== Study material ==
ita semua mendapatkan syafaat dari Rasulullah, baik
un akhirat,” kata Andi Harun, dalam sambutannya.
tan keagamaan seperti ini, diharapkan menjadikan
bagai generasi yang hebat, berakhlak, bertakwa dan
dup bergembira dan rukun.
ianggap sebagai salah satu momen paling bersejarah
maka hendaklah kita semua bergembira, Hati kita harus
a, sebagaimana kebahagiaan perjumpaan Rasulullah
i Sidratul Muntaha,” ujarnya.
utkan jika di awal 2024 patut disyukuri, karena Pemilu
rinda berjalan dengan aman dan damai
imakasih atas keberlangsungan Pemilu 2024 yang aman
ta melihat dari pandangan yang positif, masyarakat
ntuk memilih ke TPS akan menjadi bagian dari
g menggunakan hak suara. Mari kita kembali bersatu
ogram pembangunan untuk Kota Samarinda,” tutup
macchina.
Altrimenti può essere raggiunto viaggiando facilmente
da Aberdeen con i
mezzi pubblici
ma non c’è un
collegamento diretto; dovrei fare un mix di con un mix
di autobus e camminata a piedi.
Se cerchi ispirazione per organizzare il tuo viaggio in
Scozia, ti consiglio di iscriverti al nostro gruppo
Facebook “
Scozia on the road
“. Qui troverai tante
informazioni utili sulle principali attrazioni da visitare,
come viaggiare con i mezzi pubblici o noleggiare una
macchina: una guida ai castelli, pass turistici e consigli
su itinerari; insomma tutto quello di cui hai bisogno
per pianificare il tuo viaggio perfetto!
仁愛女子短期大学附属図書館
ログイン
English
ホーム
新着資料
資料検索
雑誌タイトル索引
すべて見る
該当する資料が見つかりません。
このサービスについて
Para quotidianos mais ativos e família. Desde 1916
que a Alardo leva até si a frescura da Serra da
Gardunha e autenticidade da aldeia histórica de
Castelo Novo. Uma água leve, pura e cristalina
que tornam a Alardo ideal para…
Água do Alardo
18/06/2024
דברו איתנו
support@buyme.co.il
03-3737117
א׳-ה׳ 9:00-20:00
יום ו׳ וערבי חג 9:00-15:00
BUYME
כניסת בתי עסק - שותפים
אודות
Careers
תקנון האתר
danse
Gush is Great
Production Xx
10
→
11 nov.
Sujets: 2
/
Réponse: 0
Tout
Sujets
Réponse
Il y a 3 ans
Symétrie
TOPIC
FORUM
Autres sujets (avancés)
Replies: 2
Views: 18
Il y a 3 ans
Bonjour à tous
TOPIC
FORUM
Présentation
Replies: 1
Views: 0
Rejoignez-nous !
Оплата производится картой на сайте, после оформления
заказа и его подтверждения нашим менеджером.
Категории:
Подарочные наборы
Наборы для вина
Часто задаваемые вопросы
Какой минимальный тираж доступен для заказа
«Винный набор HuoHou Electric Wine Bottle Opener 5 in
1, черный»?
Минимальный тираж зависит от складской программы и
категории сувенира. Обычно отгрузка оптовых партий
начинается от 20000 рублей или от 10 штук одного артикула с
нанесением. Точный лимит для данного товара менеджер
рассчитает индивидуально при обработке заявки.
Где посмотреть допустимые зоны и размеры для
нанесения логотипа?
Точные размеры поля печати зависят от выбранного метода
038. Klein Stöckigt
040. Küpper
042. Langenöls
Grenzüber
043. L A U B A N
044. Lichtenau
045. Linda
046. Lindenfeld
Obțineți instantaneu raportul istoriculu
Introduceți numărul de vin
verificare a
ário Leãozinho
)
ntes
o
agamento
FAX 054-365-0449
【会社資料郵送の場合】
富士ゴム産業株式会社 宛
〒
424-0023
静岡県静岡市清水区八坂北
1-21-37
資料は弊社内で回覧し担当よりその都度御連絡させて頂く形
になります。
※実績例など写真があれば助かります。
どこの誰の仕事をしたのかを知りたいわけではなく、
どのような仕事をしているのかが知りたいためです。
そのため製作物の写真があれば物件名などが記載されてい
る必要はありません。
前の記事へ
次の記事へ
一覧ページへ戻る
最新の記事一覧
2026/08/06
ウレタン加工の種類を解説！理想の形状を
===
▶ [Exercise prompt]: The data should be written out again in full, exactly as it stands.

▶ [Exercise response]:
ita semua mendapatkan syafaat dari Rasulullah, baik
un akhirat,” kata Andi Harun, dalam sambutannya.
tan keagamaan seperti ini, diharapkan menjadikan
bagai generasi yang hebat, berakhlak, bertakwa dan
dup bergembira dan rukun.
ianggap sebagai salah satu momen paling bersejarah
maka hendaklah kita semua bergembira, Hati kita harus
a, sebagaimana kebahagiaan perjumpaan Rasulullah
i Sidratul Muntaha,” ujarnya.
utkan jika di awal 2024 patut disyukuri, karena Pemilu
rinda berjalan dengan aman dan damai
imakasih atas keberlangsungan Pemilu 2024 yang aman
ta melihat dari pandangan yang positif, masyarakat
ntuk memilih ke TPS akan menjadi bagian dari
g menggunakan hak suara. Mari kita kembali bersatu
ogram pembangunan untuk Kota Samarinda,” tutup
macchina.
Altrimenti può essere raggiunto viaggiando facilmente
da Aberdeen con i
mezzi pubblici
ma non c’è un
collegamento diretto; dovrei fare un mix di con un mix
di autobus e camminata a piedi.
Se cerchi ispirazione per organizzare il tuo viaggio in
Scozia, ti consiglio di iscriverti al nostro gruppo
Facebook “
Scozia on the road
“. Qui troverai tante
informazioni utili sulle principali attrazioni da visitare,
come viaggiare con i mezzi pubblici o noleggiare una
macchina: una guida ai castelli, pass turistici e consigli
su itinerari; insomma tutto quello di cui hai bisogno
per pianificare il tuo viaggio perfetto!
仁愛女子短期大学附属図書館
ログイン
English
ホーム
新着資料
資料検索
雑誌タイトル索引
すべて見る
該当する資料が見つかりません。
このサービスについて
Para quotidianos mais ativos e família. Desde 1916
que a Alardo leva até si a frescura da Serra da
Gardunha e autenticidade da aldeia histórica de
Castelo Novo. Uma água leve, pura e cristalina
que tornam a Alardo ideal para…
Água do Alardo
18/06/2024
דברו איתנו
support@buyme.co.il
03-3737117
א׳-ה׳ 9:00-20:00
יום ו׳ וערבי חג 9:00-15:00
BUYME
כניסת בתי עסק - שותפים
אודות
Careers
תקנון האתר
danse
Gush is Great
Production Xx
10
→
11 nov.
Sujets: 2
/
Réponse: 0
Tout
Sujets
Réponse
Il y a 3 ans
Symétrie
TOPIC
FORUM
Autres sujets (avancés)
Replies: 2
Views: 18
Il y a 3 ans
Bonjour à tous
TOPIC
FORUM
Présentation
Replies: 1
Views: 0
Rejoignez-nous !
Оплата производится картой на сайте, после оформления
заказа и его подтверждения нашим менеджером.
Категории:
Подарочные наборы
Наборы для вина
Часто задаваемые вопросы
Какой минимальный тираж доступен для заказа
«Винный набор HuoHou Electric Wine Bottle Opener 5 in
1, черный»?
Минимальный тираж зависит от складской программы и
категории сувенира. Обычно отгрузка оптовых партий
начинается от 20000 рублей или от 10 штук одного артикула с
нанесением. Точный лимит для данного товара менеджер
рассчитает индивидуально при обработке заявки.
Где посмотреть допустимые зоны и размеры для
нанесения логотипа?
Точные размеры поля печати зависят от выбранного метода
038. Klein Stöckigt
040. Küpper
042. Langenöls
Grenzüber
043. L A U B A N
044. Lichtenau
045. Linda
046. Lindenfeld
Obțineți instantaneu raportul istoriculu
Introduceți numărul de vin
verificare a
ário Leãozinho
)
ntes
o
agamento
FAX 054-365-0449
【会社資料郵送の場合】
富士ゴム産業株式会社 宛
〒
424-0023
静岡県静岡市清水区八坂北
1-21-37
資料は弊社内で回覧し担当よりその都度御連絡させて頂く形
になります。
※実績例など写真があれば助かります。
どこの誰の仕事をしたのかを知りたいわけではなく、
どのような仕事をしているのかが知りたいためです。
そのため製作物の写真があれば物件名などが記載されてい
る必要はありません。
前の記事へ
次の記事へ
一覧ページへ戻る
最新の記事一覧
2026/08/06
ウレタン加工の種類を解説！理想の形状を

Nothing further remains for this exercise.